Cross Layer in Deep & Cross Network to learn explicit feature interactions.

Used in the notebooks

Used in the tutorials

A layer that creates explicit and bounded-degree feature interactions efficiently. The call method accepts inputs as a tuple of size 2 tensors. The first input x0 is the base layer that contains the original features (usually the embedding layer); the second input xi is the output of the previous Cross layer in the stack, i.e., the i-th Cross layer. For the first Cross layer in the stack, x0 = xi.

The output is x_{i+1} = x0 .* (W * xi + bias + diag_scale * xi) + xi, where .* designates elementwise multiplication, W could be a full-rank matrix, or a low-rank matrix U*V to reduce the computational cost, and diag_scale increases the diagonal of W to improve training stability ( especially for the low-rank case).

  1. R. Wang et al. See Eq. (1) for full-rank and Eq. (2) for low-rank version.
  2. R. Wang et al.

# after embedding layer in a functional model:
input = tf.keras.Input(shape=(None,), name='index', dtype=tf.int64)
x0 = tf.keras.layers.Embedding(input_dim=32, output_dim=6)
x1 = Cross()(x0, x0)
x2 = Cross()(x0, x1)
logits = tf.keras.layers.Dense(units=10)(x2)
model = tf.keras.Model(input, logits)

projection_dim project dimension to reduce the computational cost. Default is None such that a full (input_dim by input_dim) matrix W is used. If enabled, a low-rank matrix W = U*V will be used, where U is of size input_dim by projection_dim and V is of size projection_dim by input_dim. projection_dim need to be smaller than input_dim/2 to improve the model efficiency. In practice, we've observed that projection_dim = d/4 consistently preserved the accuracy of a full-rank version.
diag_scale a non-negative float used to increase the diagonal of the kernel W by diag_scale, that is, W + diag_scale * I, where I is an identity matrix.
use_bias whether to add a bias term for this layer. If set to False, no bias term will be used.
preactivation Activation applied to output matrix of the layer, before multiplication with the input. Can be used to control the scale of the layer's outputs and improve stability.
kernel_initializer Initializer to use on the kernel matrix.
bias_initializer Initializer to use on the bias vector.
kernel_regularizer Regularizer to use on the kernel matrix.
bias_regularizer Regularizer to use on bias vector.

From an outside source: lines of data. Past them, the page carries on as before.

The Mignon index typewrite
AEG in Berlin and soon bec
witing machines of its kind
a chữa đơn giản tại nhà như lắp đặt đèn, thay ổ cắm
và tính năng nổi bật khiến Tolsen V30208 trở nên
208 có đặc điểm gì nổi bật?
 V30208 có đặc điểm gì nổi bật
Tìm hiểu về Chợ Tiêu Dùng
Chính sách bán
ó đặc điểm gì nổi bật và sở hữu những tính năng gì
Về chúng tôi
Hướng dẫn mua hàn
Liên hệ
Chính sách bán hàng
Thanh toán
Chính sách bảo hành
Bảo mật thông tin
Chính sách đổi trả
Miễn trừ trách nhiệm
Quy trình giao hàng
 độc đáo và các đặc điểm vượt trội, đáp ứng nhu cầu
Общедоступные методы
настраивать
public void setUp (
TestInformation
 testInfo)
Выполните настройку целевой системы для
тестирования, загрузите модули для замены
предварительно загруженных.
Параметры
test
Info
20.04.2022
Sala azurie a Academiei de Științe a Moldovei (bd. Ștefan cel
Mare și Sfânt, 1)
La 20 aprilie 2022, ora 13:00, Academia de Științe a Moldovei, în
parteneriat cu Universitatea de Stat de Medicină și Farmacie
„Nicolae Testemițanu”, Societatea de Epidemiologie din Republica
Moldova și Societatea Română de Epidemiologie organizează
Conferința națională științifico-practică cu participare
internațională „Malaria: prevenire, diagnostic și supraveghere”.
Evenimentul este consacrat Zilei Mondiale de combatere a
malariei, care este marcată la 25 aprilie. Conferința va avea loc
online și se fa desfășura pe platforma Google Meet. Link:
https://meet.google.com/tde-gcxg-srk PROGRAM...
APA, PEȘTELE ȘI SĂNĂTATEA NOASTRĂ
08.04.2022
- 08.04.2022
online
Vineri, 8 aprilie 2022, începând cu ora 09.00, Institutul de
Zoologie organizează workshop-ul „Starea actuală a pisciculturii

Input shape: A tuple of 2 (batch_size, input_dim) dimensional inputs. Output shape: A single (batch_size, input_dim) dimensional output.



View source

Computes the feature cross.

x0 The input tensor
x Optional second input tensor. If provided, the layer will compute crosses between x0 and x; if not provided, the layer will compute crosses between x0 and itself.

Tensor of crosses.